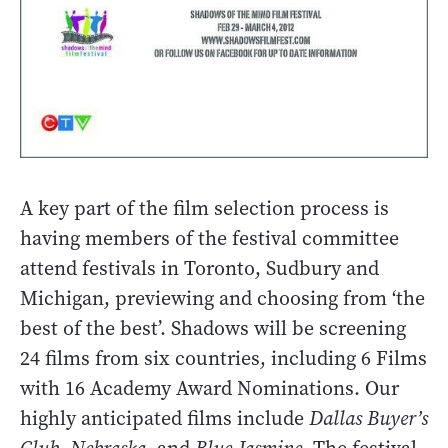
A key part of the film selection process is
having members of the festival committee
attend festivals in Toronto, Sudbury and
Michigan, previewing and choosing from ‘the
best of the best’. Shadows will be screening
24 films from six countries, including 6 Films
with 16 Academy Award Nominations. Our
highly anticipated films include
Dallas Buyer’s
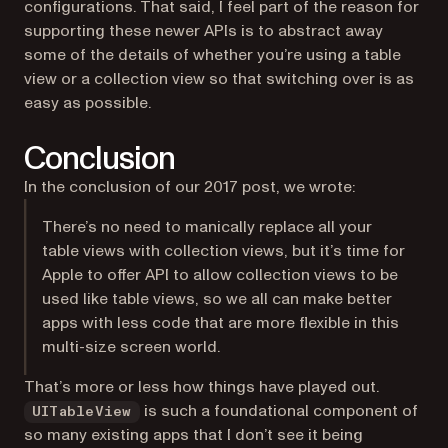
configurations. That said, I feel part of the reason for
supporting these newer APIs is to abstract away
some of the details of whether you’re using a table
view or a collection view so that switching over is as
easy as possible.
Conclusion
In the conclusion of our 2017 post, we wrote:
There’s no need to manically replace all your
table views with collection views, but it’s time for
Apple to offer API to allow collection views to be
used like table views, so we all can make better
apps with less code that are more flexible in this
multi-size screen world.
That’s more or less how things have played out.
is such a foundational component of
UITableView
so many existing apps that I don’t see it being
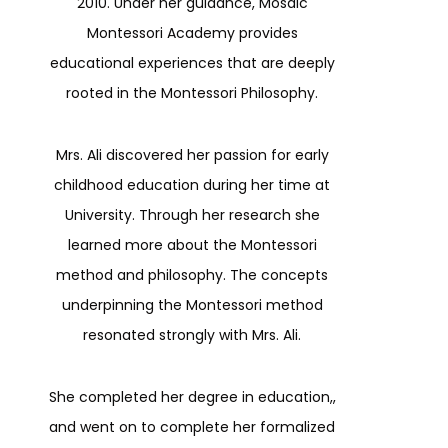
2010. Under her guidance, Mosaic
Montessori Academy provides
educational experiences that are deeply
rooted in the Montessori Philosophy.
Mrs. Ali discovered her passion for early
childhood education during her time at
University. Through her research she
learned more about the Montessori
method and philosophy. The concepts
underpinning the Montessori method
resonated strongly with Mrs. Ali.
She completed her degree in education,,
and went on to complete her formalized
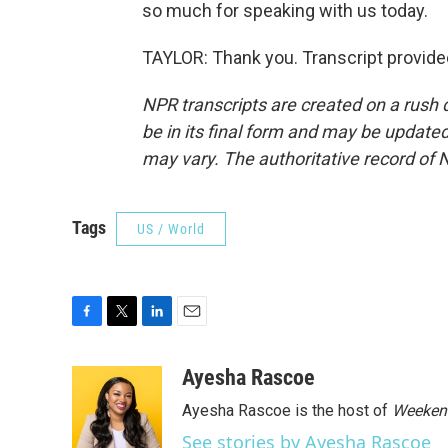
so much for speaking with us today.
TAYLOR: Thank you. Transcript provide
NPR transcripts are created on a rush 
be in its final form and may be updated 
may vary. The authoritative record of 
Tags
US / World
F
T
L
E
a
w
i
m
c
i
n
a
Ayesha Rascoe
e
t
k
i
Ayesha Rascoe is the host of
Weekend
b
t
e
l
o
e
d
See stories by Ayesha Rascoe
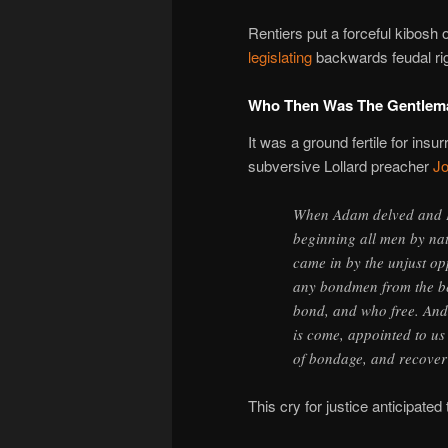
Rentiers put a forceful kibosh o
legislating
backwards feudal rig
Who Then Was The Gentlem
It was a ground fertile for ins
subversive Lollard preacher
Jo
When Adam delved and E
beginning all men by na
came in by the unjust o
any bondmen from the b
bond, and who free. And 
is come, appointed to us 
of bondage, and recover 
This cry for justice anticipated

-.-.-

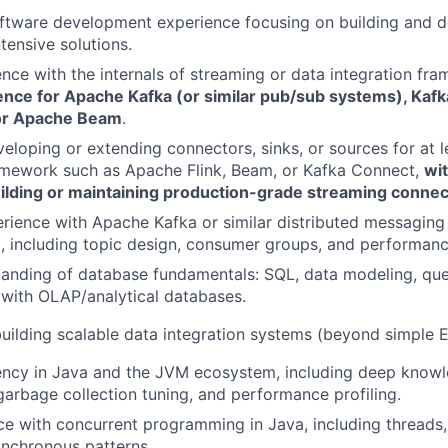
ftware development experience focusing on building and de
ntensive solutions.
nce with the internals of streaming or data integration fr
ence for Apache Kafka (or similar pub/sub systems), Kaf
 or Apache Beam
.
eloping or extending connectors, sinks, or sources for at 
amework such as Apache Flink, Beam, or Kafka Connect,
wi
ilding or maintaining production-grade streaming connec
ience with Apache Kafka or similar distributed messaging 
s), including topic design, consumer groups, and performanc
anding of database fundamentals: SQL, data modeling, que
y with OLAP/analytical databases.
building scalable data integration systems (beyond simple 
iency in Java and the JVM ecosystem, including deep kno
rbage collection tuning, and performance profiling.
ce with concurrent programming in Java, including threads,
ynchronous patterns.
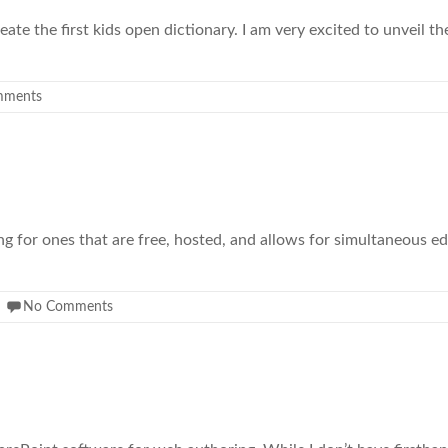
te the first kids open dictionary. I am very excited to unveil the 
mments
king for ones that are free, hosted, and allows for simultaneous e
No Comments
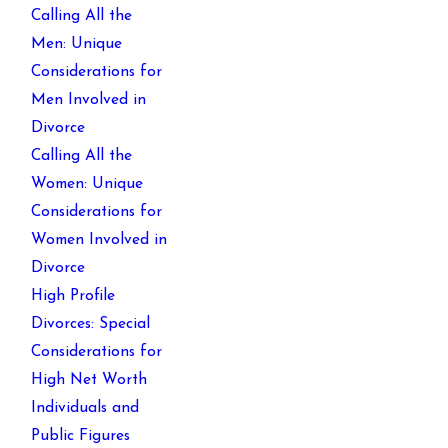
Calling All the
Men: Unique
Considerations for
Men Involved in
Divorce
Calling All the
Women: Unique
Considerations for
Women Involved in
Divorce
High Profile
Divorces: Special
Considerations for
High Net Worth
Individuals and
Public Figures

-.-.-

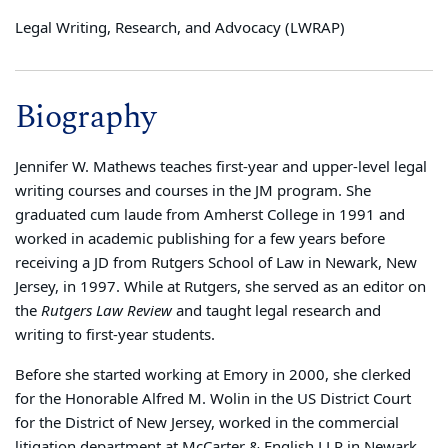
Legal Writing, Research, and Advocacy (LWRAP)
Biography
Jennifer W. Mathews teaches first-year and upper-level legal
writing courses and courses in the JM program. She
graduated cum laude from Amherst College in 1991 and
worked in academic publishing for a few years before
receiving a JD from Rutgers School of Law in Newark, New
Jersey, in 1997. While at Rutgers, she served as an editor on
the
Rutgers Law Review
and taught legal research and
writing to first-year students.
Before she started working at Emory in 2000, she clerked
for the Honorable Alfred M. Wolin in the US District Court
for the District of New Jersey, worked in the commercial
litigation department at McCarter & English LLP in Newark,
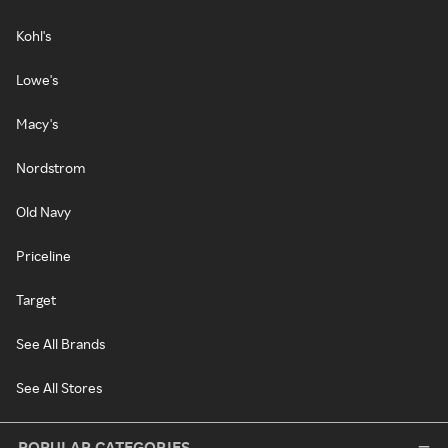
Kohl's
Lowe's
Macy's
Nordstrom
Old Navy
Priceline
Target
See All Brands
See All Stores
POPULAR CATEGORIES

-.-.-

## [ACTION ITEM]
Say how many lines of the material contain the word "from", with no other text.

## [RESULT OF THIS EXERCISE]
5